- **TASK STATEMENT**:
Retype, word for word, each line between the lines holding "Instagram (66, 1992)" and "Youtube (60, 2100)", inclusive, and leave the rest of the data alone.

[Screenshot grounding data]
>>>

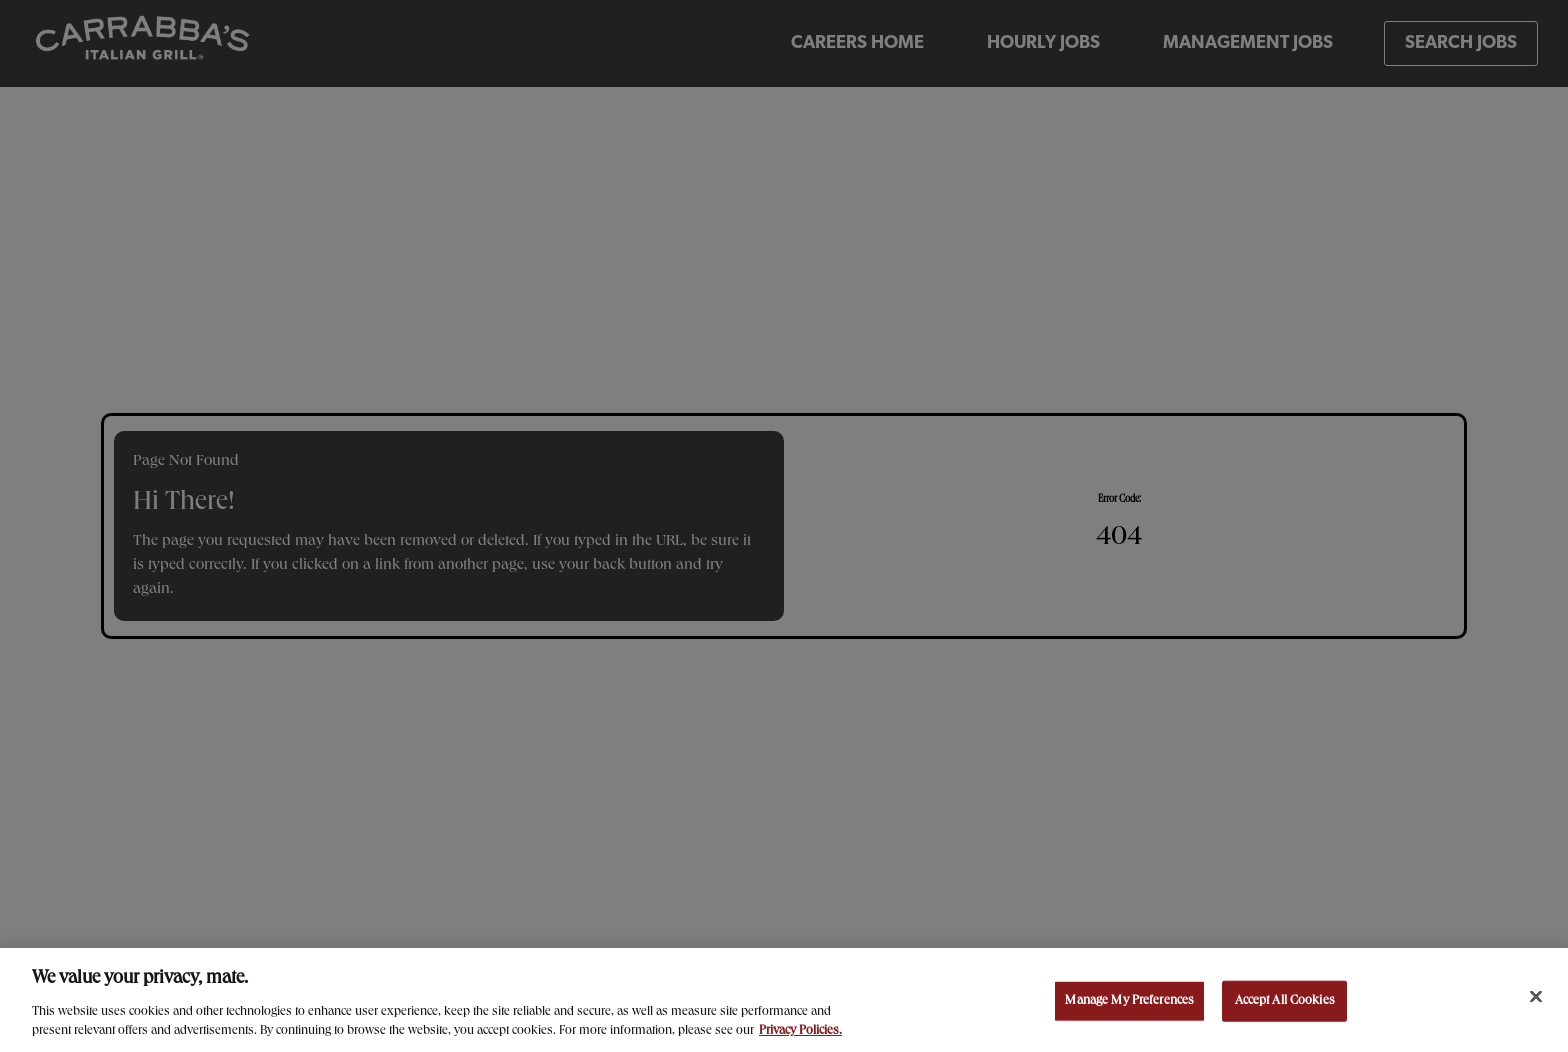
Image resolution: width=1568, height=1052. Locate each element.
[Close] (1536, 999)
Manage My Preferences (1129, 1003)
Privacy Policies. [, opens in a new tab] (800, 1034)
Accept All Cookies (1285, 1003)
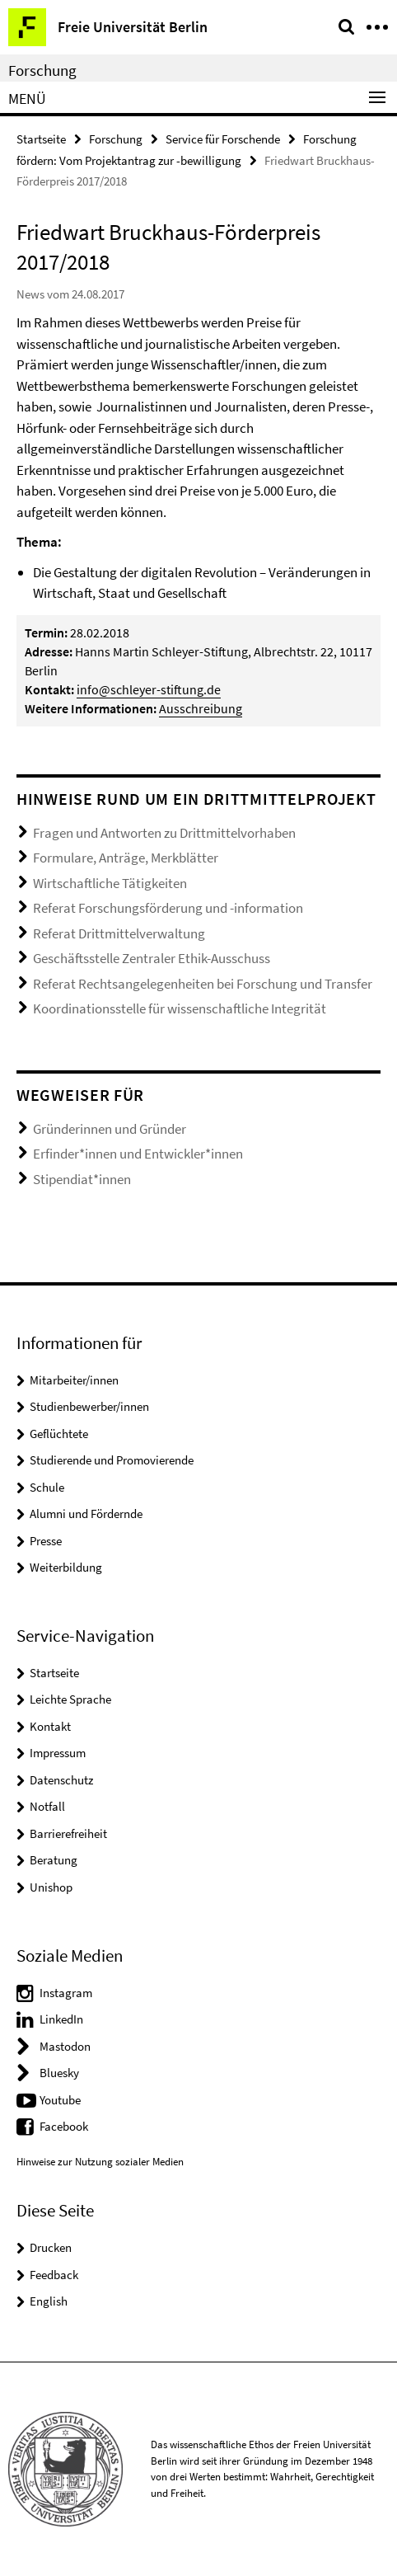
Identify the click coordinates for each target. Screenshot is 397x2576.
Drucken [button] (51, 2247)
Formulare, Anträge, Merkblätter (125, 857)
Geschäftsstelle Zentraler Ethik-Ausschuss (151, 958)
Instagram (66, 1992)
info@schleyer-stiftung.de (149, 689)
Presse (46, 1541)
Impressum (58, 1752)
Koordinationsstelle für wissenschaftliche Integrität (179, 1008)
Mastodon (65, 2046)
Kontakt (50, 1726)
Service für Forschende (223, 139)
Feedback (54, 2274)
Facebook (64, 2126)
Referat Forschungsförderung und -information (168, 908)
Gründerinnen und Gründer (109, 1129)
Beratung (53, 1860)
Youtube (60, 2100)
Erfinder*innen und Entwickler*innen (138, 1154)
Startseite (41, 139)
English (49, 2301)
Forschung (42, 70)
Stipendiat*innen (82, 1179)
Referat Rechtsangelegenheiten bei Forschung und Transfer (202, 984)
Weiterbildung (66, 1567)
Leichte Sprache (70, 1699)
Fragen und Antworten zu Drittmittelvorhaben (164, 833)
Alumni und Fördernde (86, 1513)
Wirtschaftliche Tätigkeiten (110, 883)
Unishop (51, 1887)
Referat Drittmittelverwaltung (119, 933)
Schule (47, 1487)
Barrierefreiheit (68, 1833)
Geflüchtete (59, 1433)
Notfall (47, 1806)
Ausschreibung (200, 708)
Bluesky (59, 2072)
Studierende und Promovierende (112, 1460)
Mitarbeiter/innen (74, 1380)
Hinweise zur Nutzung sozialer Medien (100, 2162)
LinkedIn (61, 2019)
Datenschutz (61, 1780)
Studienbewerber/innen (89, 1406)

<<<

- **SOLVED PROBLEM**:
Instagram (66, 1992)
info@schleyer-stiftung.de (149, 689)
Presse (46, 1541)
Impressum (58, 1752)
Koordinationsstelle für wissenschaftliche Integrität (179, 1008)
Mastodon (65, 2046)
Kontakt (50, 1726)
Service für Forschende (223, 139)
Feedback (54, 2274)
Facebook (64, 2126)
Referat Forschungsförderung und -information (168, 908)
Gründerinnen und Gründer (109, 1129)
Beratung (53, 1860)
Youtube (60, 2100)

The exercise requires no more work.